WHAT TO DO: Within the records below, find the line with "Добавить отзыв (846, 76)" and the line with "MVP 제도 (590, 310)", then reproduce exactly those two lines and all lines between them, without any picture.

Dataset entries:
- - -
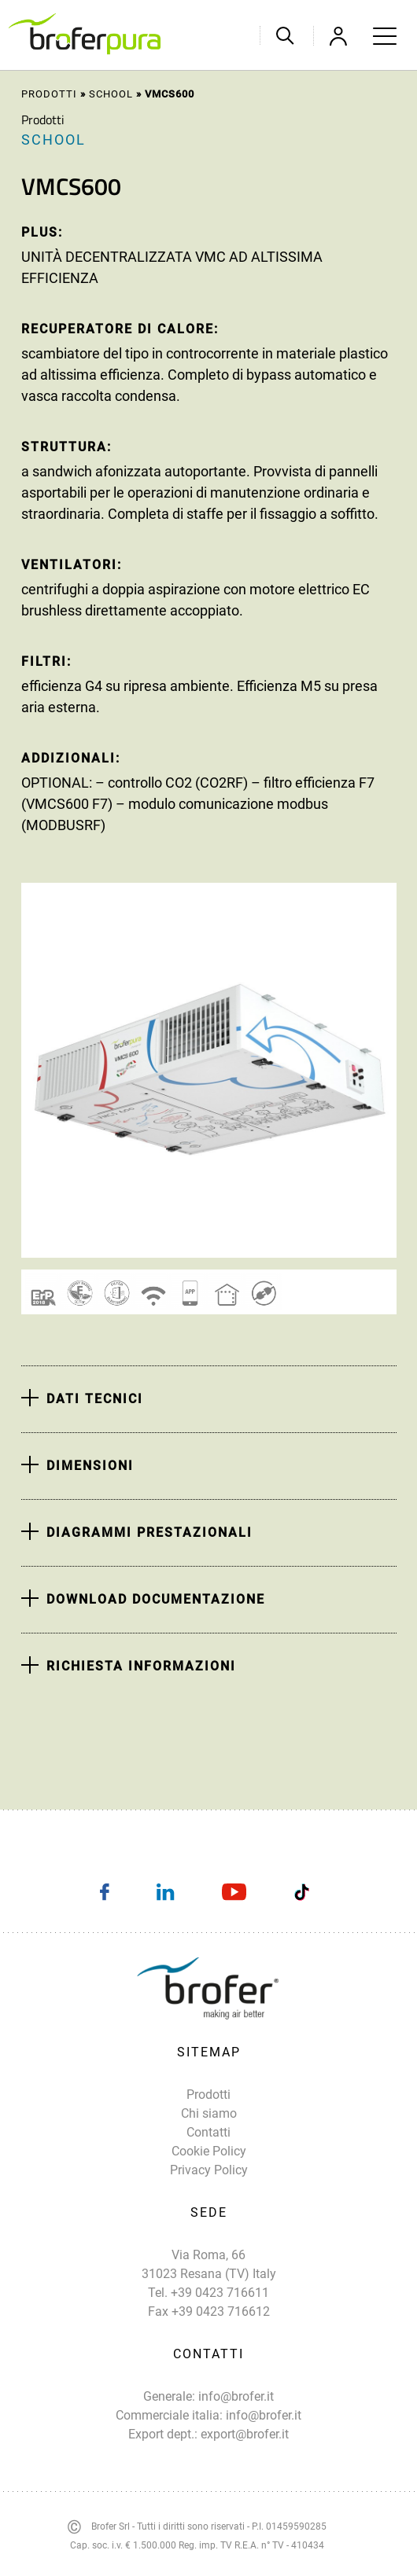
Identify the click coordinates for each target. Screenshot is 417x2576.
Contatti (208, 2132)
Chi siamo (209, 2113)
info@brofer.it (236, 2396)
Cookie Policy (209, 2151)
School (111, 94)
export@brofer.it (245, 2434)
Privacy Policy (209, 2170)
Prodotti (49, 94)
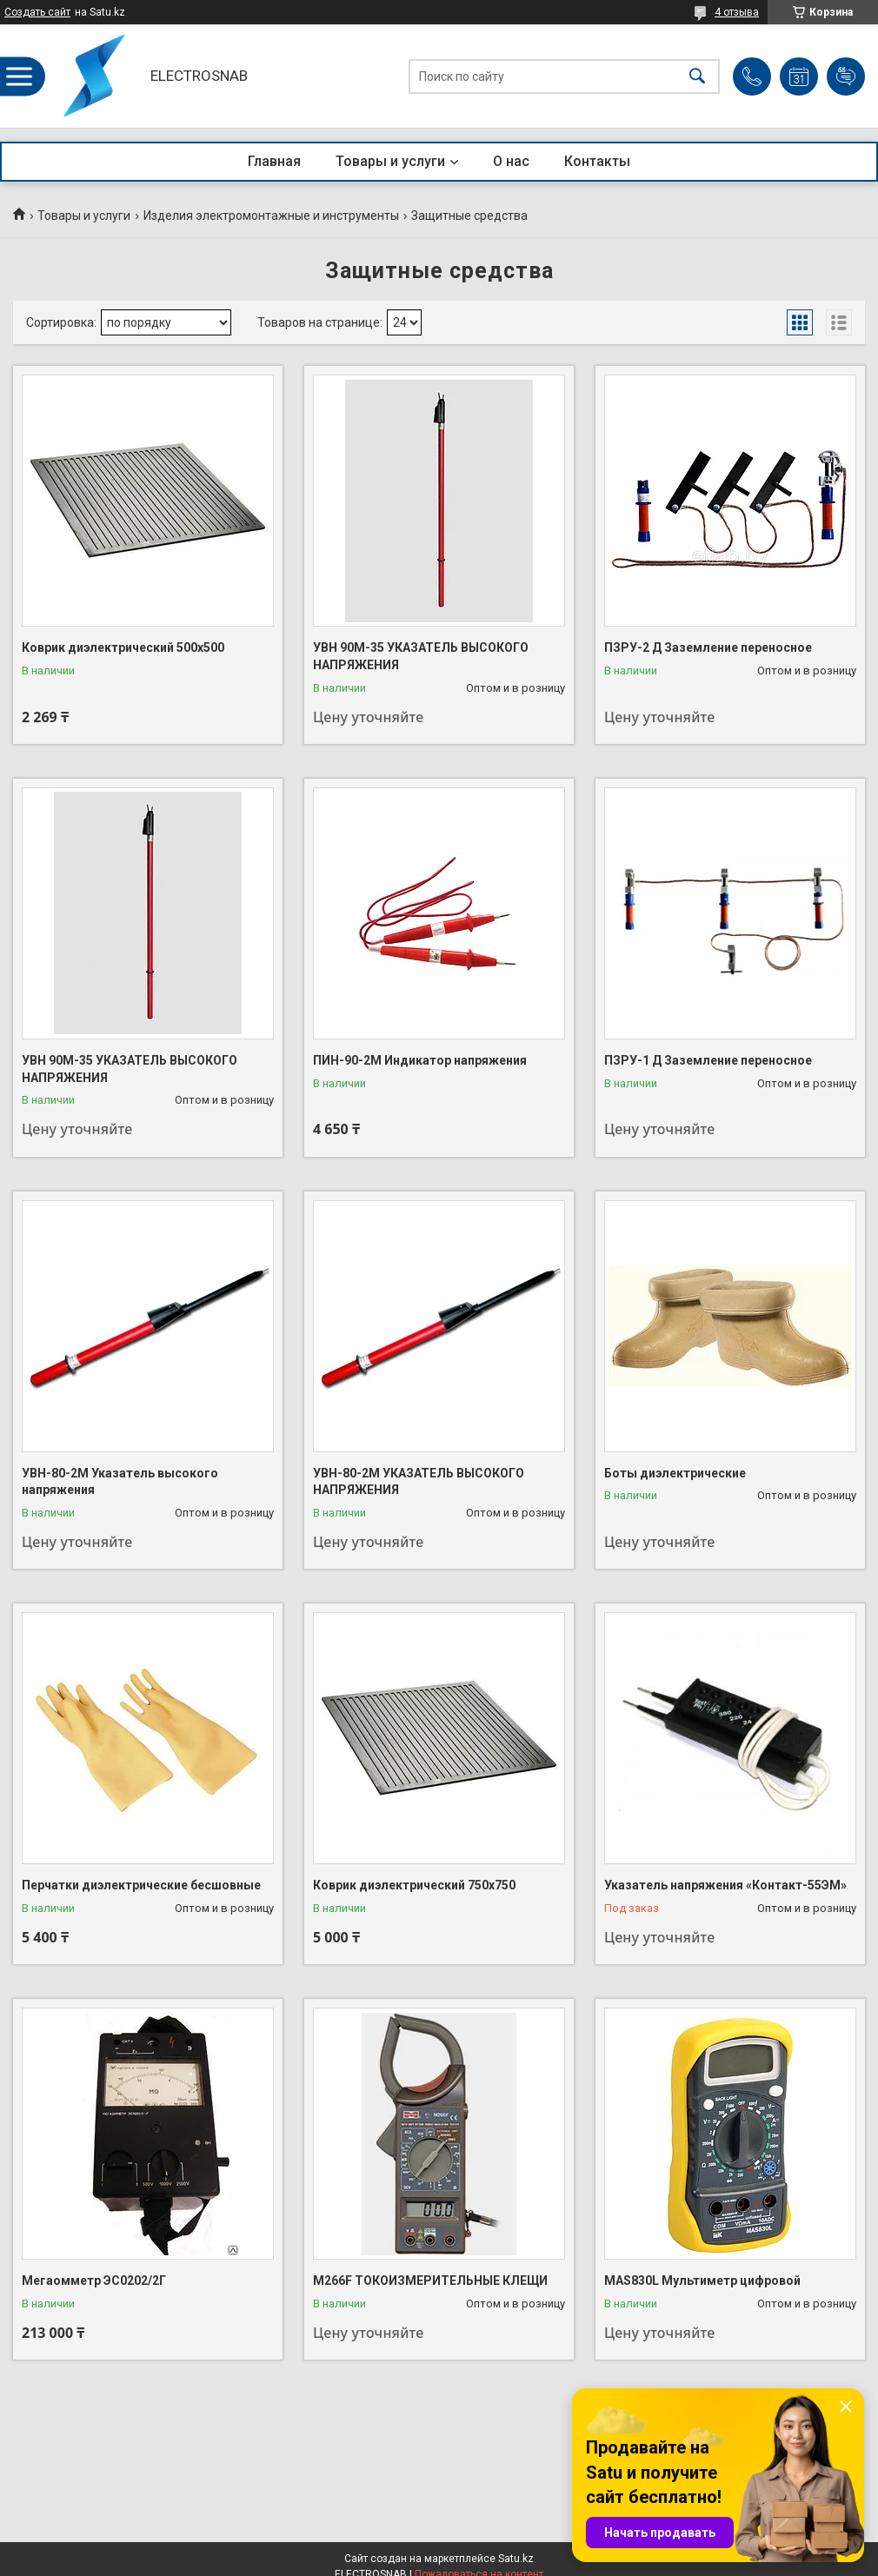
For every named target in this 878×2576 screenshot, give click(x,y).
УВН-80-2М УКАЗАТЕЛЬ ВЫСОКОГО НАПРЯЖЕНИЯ (418, 1481)
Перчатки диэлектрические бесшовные (141, 1885)
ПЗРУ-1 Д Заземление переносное (708, 1060)
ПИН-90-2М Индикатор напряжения (420, 1060)
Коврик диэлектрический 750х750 (414, 1885)
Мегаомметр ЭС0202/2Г (94, 2280)
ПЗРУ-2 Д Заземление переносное (708, 647)
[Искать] (697, 76)
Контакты (597, 161)
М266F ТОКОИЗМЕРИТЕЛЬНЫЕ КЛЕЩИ (430, 2280)
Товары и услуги (390, 161)
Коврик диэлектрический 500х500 (123, 647)
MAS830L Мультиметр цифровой (702, 2280)
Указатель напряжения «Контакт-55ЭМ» (725, 1885)
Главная (274, 161)
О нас (511, 161)
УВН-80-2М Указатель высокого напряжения (120, 1481)
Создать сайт (37, 12)
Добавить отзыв (846, 76)
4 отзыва (737, 12)
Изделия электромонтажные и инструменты (271, 215)
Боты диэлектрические (675, 1473)
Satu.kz (516, 2559)
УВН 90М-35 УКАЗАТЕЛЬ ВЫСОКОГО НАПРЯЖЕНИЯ (421, 656)
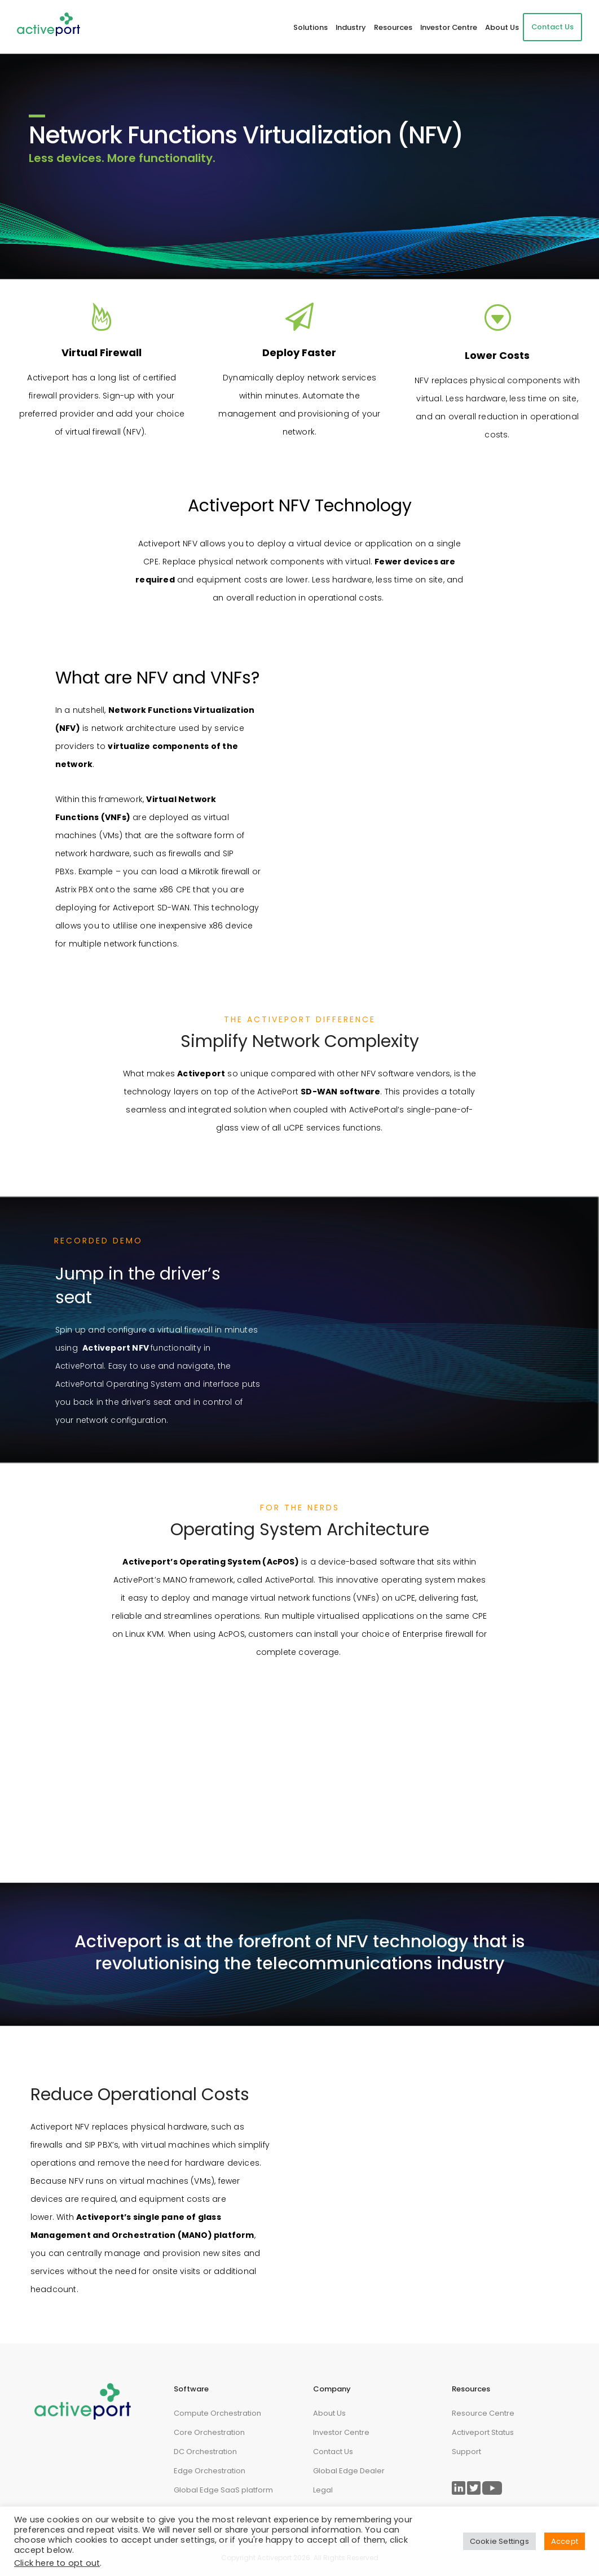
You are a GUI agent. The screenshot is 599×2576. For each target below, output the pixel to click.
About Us (502, 27)
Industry (351, 27)
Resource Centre (483, 2413)
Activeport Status (483, 2432)
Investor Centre (448, 27)
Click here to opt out (57, 2563)
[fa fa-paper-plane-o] (299, 317)
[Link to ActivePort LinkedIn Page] (458, 2488)
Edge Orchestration (209, 2470)
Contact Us (552, 26)
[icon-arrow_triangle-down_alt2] (497, 318)
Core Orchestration (209, 2432)
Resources (393, 27)
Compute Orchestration (217, 2413)
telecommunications (344, 1963)
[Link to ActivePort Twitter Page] (474, 2488)
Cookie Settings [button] (499, 2541)
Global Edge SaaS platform (223, 2490)
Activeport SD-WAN (151, 907)
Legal (323, 2490)
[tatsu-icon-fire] (101, 317)
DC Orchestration (205, 2451)
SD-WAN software (340, 1091)
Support (466, 2451)
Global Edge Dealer (349, 2470)
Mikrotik (204, 871)
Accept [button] (564, 2541)
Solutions (310, 27)
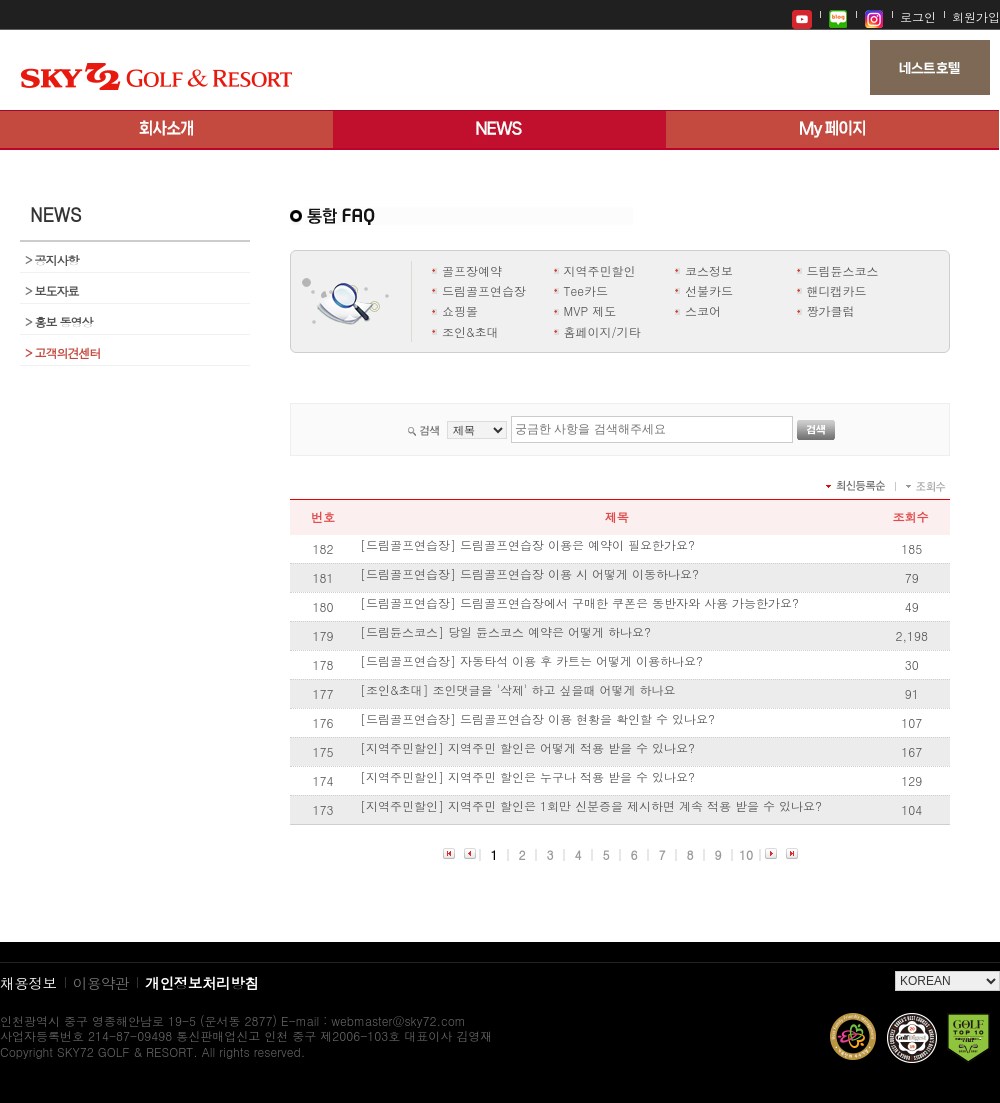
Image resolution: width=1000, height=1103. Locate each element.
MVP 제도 (590, 310)
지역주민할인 (600, 270)
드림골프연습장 (484, 290)
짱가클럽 (831, 310)
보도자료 (52, 290)
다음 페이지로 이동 (770, 855)
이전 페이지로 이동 (469, 855)
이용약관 (101, 982)
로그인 (918, 16)
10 (746, 854)
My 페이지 (832, 130)
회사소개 (166, 130)
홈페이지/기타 (602, 331)
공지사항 (52, 259)
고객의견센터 (63, 352)
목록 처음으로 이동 (448, 855)
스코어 (703, 310)
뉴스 (499, 130)
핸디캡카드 (837, 290)
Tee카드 (586, 290)
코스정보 (709, 270)
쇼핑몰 (460, 310)
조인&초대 (470, 331)
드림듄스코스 (843, 270)
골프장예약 (472, 270)
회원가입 (976, 16)
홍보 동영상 (59, 321)
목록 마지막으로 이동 (791, 855)
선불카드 (709, 290)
- - -
RESULT OF THIS TASK:
Добавить отзыв (846, 76)
4 отзыва (737, 12)
Изделия электромонтажные и инструменты (271, 215)
Боты диэлектрические (675, 1473)
Satu.kz (516, 2559)
УВН 90М-35 УКАЗАТЕЛЬ ВЫСОКОГО НАПРЯЖЕНИЯ (421, 656)
You are a GUI agent. The screenshot is 599×2576. For each target below, output the pixel to click.
About Us (502, 27)
Industry (351, 27)
Resource Centre (483, 2413)
Activeport Status (483, 2432)
Investor Centre (448, 27)
Click here to opt out (57, 2563)
[fa fa-paper-plane-o] (299, 317)
[Link to ActivePort LinkedIn Page] (458, 2488)
Edge Orchestration (209, 2470)
Contact Us (552, 26)
[icon-arrow_triangle-down_alt2] (497, 318)
Core Orchestration (209, 2432)
Resources (393, 27)
Compute Orchestration (217, 2413)
telecommunications (344, 1963)
[Link to ActivePort Twitter Page] (474, 2488)
Cookie Settings [button] (499, 2541)
Global Edge SaaS platform (223, 2490)
Activeport SD-WAN (151, 907)
Legal (323, 2490)
[tatsu-icon-fire] (101, 317)
DC Orchestration (205, 2451)
SD-WAN software (340, 1091)
Support (466, 2451)
Global Edge Dealer (349, 2470)
Mikrotik (204, 871)
Accept [button] (564, 2541)
Solutions (310, 27)
Image resolution: width=1000, height=1103. Locate each element.
MVP 제도 (590, 310)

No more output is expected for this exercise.